Silvia Leonzi, Giovanni Ciofalo, Lorenzo Ugolini, Fabio Ciammella
Sapienza Università di Roma

Il paper si propone di riflettere sul rapporto che lega piattaformizzazione, transmedialità e fruizione di prodotti culturali (Freeman e Gambarato 2018; Van Dijck et al. 2018; Evans 2019) in seno al sistema mediale ibrido, analizzando in prospettiva ecologica (Scolari 2014; Colombo 2020) il consumo di testi narrativi. Infatti, nell’ambiente mediale creato anche dalle piattaforme, specifiche narrazioni tendono a espandersi facilmente in modo orizzontale attraverso il processo di spreadability, alimentando in questo modo la sedimentazione di contenuti e simboli che gli utenti, attivando pratiche co-creative riconducibili a logiche di prosumption (Ritzer, Degli Esposti 2020), utilizzano per negoziare significati condivisi. Questo processo è identificabile in un modello transmediale che descrive come l’immaginario collettivo si strutturi in universi narrativi attraverso pratiche partecipative (Leonzi 2022).
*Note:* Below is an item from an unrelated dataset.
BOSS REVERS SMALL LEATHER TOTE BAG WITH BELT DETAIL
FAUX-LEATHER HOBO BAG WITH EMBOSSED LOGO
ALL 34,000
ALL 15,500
In particolare, il paper si propone di indagare le modalità attraverso cui specifiche narrazioni transmediali riescono a creare delle relazioni di significato con gli utenti anche quando questi non hanno fruito direttamente i testi di riferimento. Un primo obiettivo che si vuole conseguire è quello di comprendere come i consumatori, o meglio i non-consumatori di narrazioni, entrino in contatto con determinati contenuti. Questo porta alla luce diverse dinamiche attinenti proprio all’ecosistema mediale ibrido emerso dai processi di piattaformizzazione e mediatizzazione profonda (Hepp 2020).
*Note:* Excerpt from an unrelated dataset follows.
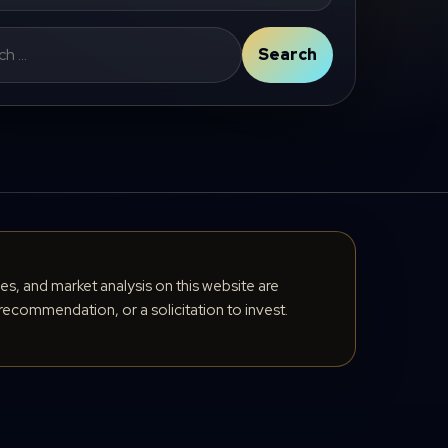
Search
cles, and market analysis on this website are
recommendation, or a solicitation to invest.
In primo luogo, comprendere come si instaura la negoziazione per l’accesso e la selezione dei contenuti che l’utente consuma: è infatti ormai acquisita la centralità delle logiche degli algoritmi nella selezione dei testi, ma tali logiche sono dipendenti anche, e soprattutto, dalle scelte compiute dagli individui, quindi dal loro portato culturale e dalla dimensione sociale, relazionale ed esperienziale. Analizzare le modalità attraverso cui gli utenti comprendono determinate unità narrative, anche se mai attraverso la mothership dello storyworld di riferimento, può portarci a riflettere anche su come specifici significati e percorsi di (non) consumo, non riferibili esclusivamente a narrazioni fiction, prendono forma negli ecosistemi della comunicazione.
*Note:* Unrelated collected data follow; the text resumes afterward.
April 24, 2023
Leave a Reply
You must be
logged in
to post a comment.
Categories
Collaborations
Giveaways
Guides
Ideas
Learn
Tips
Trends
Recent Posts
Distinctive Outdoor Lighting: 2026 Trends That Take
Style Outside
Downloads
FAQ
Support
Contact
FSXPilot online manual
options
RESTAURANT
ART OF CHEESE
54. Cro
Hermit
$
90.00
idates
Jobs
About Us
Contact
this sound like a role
A tale scopo è stata realizzata una ricerca che prevede, da un punto di vista metodologico, il ricorso a diverse tecniche di raccolta e di analisi dei dati. In una prima fase esplorativa sono stati sintetizzati dei livelli di approfondimento rispetto alla capacità degli utenti di comprendere gli universi narrativi, rendendo operativi elementi e caratteristiche alla base del processo di worldbuilding (Wolf 2014; Ryan 2014). In questo modo è stata approntata una traccia per delle interviste in profondità volte a comprendere la dimensione dei consumi culturali dei partecipanti, le loro pratiche di interazione con i testi e con gli altri utenti, i repertori mediali a cui ricorrono. Il corpus delle interviste è stato analizzato ricorrendo a modelli tipologici, letterali ed ermeneutici narrativi (Montesperelli 2014), anche attraverso un approccio riconducibile alla grounded theory (Glaser, Strauss 1967). Nelle fasi successive è previsto il ricorso alla creazione e somministrazione di survey per ampliare l’analisi delle relazioni tra utenti, testi e pratiche di consumo mediali.

I primi risultati della ricerca offrono alcuni interessanti spunti di riflessione. In particolare, la capacità delle narrazioni transmediali di offrire una modalità atipica di colmare il “ritardo culturale” (Ogburn 1922) legato all’ibridazione dei media, che consente di “abitare” lo spazio generato dalla sovrapposizione di mondo fisico e mondo digitale anche a chi teoricamente ne sarebbe escluso. Quindi, la possibilità dei percorsi di consumo transmediale di configurarsi anche come una modalità di resistenza alla logica delle piattaforme, consentendo agli individui di partecipare agli universi narrativi attraverso modalità alternative.